### [The task]
Take the entries below and retype them exactly.

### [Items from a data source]
______________________________
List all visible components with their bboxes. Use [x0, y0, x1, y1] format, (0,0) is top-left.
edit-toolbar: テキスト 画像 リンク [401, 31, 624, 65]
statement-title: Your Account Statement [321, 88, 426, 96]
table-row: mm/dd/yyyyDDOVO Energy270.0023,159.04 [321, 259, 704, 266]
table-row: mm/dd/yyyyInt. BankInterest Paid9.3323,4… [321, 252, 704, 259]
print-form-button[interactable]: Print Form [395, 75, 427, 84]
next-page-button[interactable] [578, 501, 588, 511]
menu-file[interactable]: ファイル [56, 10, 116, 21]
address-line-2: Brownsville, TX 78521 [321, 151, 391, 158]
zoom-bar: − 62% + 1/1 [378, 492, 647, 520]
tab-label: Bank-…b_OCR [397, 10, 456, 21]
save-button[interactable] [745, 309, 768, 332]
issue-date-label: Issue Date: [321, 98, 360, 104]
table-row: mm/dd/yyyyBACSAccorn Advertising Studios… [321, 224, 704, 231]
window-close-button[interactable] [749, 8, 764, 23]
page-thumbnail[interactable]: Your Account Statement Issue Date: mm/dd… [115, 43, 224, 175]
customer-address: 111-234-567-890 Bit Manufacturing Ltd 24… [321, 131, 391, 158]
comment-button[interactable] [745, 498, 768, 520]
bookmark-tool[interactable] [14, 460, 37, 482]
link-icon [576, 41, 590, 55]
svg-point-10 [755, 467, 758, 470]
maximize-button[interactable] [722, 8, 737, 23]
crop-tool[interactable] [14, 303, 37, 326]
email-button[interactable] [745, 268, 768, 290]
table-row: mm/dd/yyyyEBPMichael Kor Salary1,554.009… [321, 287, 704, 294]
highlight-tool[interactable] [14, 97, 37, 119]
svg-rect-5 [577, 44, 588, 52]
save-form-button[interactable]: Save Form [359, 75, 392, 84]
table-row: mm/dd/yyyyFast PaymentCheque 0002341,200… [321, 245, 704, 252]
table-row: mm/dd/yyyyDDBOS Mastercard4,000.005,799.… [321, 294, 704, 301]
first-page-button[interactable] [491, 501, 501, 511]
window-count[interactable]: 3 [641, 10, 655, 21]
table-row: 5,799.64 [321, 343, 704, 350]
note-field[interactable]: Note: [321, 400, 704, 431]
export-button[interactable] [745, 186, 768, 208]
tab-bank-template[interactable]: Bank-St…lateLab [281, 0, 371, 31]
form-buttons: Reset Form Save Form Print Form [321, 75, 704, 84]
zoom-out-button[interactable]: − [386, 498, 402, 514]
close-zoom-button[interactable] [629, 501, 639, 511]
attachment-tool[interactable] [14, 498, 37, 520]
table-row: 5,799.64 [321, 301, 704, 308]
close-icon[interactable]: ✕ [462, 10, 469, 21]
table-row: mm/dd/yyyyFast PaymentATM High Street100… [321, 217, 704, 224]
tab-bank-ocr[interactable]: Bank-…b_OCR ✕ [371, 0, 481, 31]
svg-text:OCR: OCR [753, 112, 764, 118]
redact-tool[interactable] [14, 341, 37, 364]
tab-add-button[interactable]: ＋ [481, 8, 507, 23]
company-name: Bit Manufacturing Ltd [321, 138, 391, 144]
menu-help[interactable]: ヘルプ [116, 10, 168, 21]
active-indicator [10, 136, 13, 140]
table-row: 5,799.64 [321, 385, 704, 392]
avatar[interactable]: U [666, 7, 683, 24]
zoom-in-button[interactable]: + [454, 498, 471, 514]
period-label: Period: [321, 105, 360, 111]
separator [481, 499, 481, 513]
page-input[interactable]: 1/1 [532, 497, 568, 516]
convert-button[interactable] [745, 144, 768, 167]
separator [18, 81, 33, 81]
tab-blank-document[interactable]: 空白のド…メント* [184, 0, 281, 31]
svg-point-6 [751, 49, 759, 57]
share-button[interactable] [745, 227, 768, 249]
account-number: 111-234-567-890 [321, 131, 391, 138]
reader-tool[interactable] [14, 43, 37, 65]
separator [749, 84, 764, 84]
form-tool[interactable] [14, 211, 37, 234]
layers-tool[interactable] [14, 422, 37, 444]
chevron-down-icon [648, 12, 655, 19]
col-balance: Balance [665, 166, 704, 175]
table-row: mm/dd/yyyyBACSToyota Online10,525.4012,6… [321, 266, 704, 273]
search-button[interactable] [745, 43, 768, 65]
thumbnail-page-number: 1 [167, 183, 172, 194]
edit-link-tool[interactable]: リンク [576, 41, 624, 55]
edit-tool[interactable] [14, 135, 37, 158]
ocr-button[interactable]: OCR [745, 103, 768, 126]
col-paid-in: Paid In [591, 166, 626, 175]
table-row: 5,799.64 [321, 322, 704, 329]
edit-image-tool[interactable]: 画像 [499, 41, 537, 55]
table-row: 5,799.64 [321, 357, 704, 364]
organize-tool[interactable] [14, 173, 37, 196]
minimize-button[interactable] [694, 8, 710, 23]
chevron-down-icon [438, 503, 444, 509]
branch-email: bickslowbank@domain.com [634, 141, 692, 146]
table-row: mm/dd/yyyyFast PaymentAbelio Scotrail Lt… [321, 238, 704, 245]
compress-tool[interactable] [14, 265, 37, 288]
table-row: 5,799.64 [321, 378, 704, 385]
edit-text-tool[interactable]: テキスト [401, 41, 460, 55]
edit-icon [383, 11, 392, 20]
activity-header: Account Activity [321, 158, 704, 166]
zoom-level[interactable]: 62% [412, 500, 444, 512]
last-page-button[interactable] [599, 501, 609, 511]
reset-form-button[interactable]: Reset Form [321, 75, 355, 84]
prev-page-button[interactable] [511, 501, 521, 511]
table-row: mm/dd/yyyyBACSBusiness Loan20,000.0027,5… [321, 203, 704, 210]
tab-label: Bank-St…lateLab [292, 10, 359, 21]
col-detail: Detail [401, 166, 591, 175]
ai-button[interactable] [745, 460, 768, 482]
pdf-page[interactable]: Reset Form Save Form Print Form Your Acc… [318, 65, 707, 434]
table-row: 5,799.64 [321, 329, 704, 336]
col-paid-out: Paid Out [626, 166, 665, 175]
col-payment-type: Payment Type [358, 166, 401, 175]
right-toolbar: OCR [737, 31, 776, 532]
______________________________
### [Result of the task]
List all visible components with their bboxes. Use [x0, y0, x1, y1] format, (0,0) is top-left.
edit-toolbar: テキスト 画像 リンク [401, 31, 624, 65]
statement-title: Your Account Statement [321, 88, 426, 96]
table-row: mm/dd/yyyyDDOVO Energy270.0023,159.04 [321, 259, 704, 266]
table-row: mm/dd/yyyyInt. BankInterest Paid9.3323,4… [321, 252, 704, 259]
print-form-button[interactable]: Print Form [395, 75, 427, 84]
next-page-button[interactable] [578, 501, 588, 511]
menu-file[interactable]: ファイル [56, 10, 116, 21]
address-line-2: Brownsville, TX 78521 [321, 151, 391, 158]
zoom-bar: − 62% + 1/1 [378, 492, 647, 520]
tab-label: Bank-…b_OCR [397, 10, 456, 21]
save-button[interactable] [745, 309, 768, 332]
issue-date-label: Issue Date: [321, 98, 360, 104]
table-row: mm/dd/yyyyBACSAccorn Advertising Studios… [321, 224, 704, 231]
window-close-button[interactable] [749, 8, 764, 23]
page-thumbnail[interactable]: Your Account Statement Issue Date: mm/dd… [115, 43, 224, 175]
customer-address: 111-234-567-890 Bit Manufacturing Ltd 24… [321, 131, 391, 158]
comment-button[interactable] [745, 498, 768, 520]
bookmark-tool[interactable] [14, 460, 37, 482]
link-icon [576, 41, 590, 55]
svg-point-10 [755, 467, 758, 470]
maximize-button[interactable] [722, 8, 737, 23]
crop-tool[interactable] [14, 303, 37, 326]
email-button[interactable] [745, 268, 768, 290]
table-row: mm/dd/yyyyEBPMichael Kor Salary1,554.009… [321, 287, 704, 294]
highlight-tool[interactable] [14, 97, 37, 119]
svg-rect-5 [577, 44, 588, 52]
save-form-button[interactable]: Save Form [359, 75, 392, 84]
table-row: mm/dd/yyyyFast PaymentCheque 0002341,200… [321, 245, 704, 252]
table-row: mm/dd/yyyyDDBOS Mastercard4,000.005,799.… [321, 294, 704, 301]
first-page-button[interactable] [491, 501, 501, 511]
window-count[interactable]: 3 [641, 10, 655, 21]
table-row: 5,799.64 [321, 343, 704, 350]
note-field[interactable]: Note: [321, 400, 704, 431]
export-button[interactable] [745, 186, 768, 208]
tab-bank-template[interactable]: Bank-St…lateLab [281, 0, 371, 31]
form-buttons: Reset Form Save Form Print Form [321, 75, 704, 84]
zoom-out-button[interactable]: − [386, 498, 402, 514]
close-zoom-button[interactable] [629, 501, 639, 511]
attachment-tool[interactable] [14, 498, 37, 520]
table-row: 5,799.64 [321, 301, 704, 308]
close-icon[interactable]: ✕ [462, 10, 469, 21]
table-row: mm/dd/yyyyFast PaymentATM High Street100… [321, 217, 704, 224]
tab-bank-ocr[interactable]: Bank-…b_OCR ✕ [371, 0, 481, 31]
svg-text:OCR: OCR [753, 112, 764, 118]
redact-tool[interactable] [14, 341, 37, 364]
tab-add-button[interactable]: ＋ [481, 8, 507, 23]
company-name: Bit Manufacturing Ltd [321, 138, 391, 144]
menu-help[interactable]: ヘルプ [116, 10, 168, 21]
active-indicator [10, 136, 13, 140]
table-row: 5,799.64 [321, 385, 704, 392]
avatar[interactable]: U [666, 7, 683, 24]
zoom-in-button[interactable]: + [454, 498, 471, 514]
period-label: Period: [321, 105, 360, 111]
separator [481, 499, 481, 513]
page-input[interactable]: 1/1 [532, 497, 568, 516]
convert-button[interactable] [745, 144, 768, 167]
separator [18, 81, 33, 81]
tab-blank-document[interactable]: 空白のド…メント* [184, 0, 281, 31]
svg-point-6 [751, 49, 759, 57]
share-button[interactable] [745, 227, 768, 249]
account-number: 111-234-567-890 [321, 131, 391, 138]
reader-tool[interactable] [14, 43, 37, 65]
separator [749, 84, 764, 84]
form-tool[interactable] [14, 211, 37, 234]
layers-tool[interactable] [14, 422, 37, 444]
chevron-down-icon [648, 12, 655, 19]
col-balance: Balance [665, 166, 704, 175]
table-row: mm/dd/yyyyBACSToyota Online10,525.4012,6… [321, 266, 704, 273]
search-button[interactable] [745, 43, 768, 65]
thumbnail-page-number: 1 [167, 183, 172, 194]
edit-link-tool[interactable]: リンク [576, 41, 624, 55]
edit-tool[interactable] [14, 135, 37, 158]
ocr-button[interactable]: OCR [745, 103, 768, 126]
col-paid-in: Paid In [591, 166, 626, 175]
table-row: 5,799.64 [321, 322, 704, 329]
edit-image-tool[interactable]: 画像 [499, 41, 537, 55]
table-row: 5,799.64 [321, 357, 704, 364]
organize-tool[interactable] [14, 173, 37, 196]
minimize-button[interactable] [694, 8, 710, 23]
chevron-down-icon [438, 503, 444, 509]
branch-email: bickslowbank@domain.com [634, 141, 692, 146]
table-row: mm/dd/yyyyFast PaymentAbelio Scotrail Lt… [321, 238, 704, 245]
compress-tool[interactable] [14, 265, 37, 288]
table-row: 5,799.64 [321, 378, 704, 385]
edit-text-tool[interactable]: テキスト [401, 41, 460, 55]
edit-icon [383, 11, 392, 20]
activity-header: Account Activity [321, 158, 704, 166]
zoom-level[interactable]: 62% [412, 500, 444, 512]
last-page-button[interactable] [599, 501, 609, 511]
reset-form-button[interactable]: Reset Form [321, 75, 355, 84]
prev-page-button[interactable] [511, 501, 521, 511]
table-row: mm/dd/yyyyBACSBusiness Loan20,000.0027,5… [321, 203, 704, 210]
tab-label: Bank-St…lateLab [292, 10, 359, 21]
col-detail: Detail [401, 166, 591, 175]
ai-button[interactable] [745, 460, 768, 482]
pdf-page[interactable]: Reset Form Save Form Print Form Your Acc… [318, 65, 707, 434]
table-row: 5,799.64 [321, 329, 704, 336]
col-paid-out: Paid Out [626, 166, 665, 175]
col-payment-type: Payment Type [358, 166, 401, 175]
right-toolbar: OCR [737, 31, 776, 532]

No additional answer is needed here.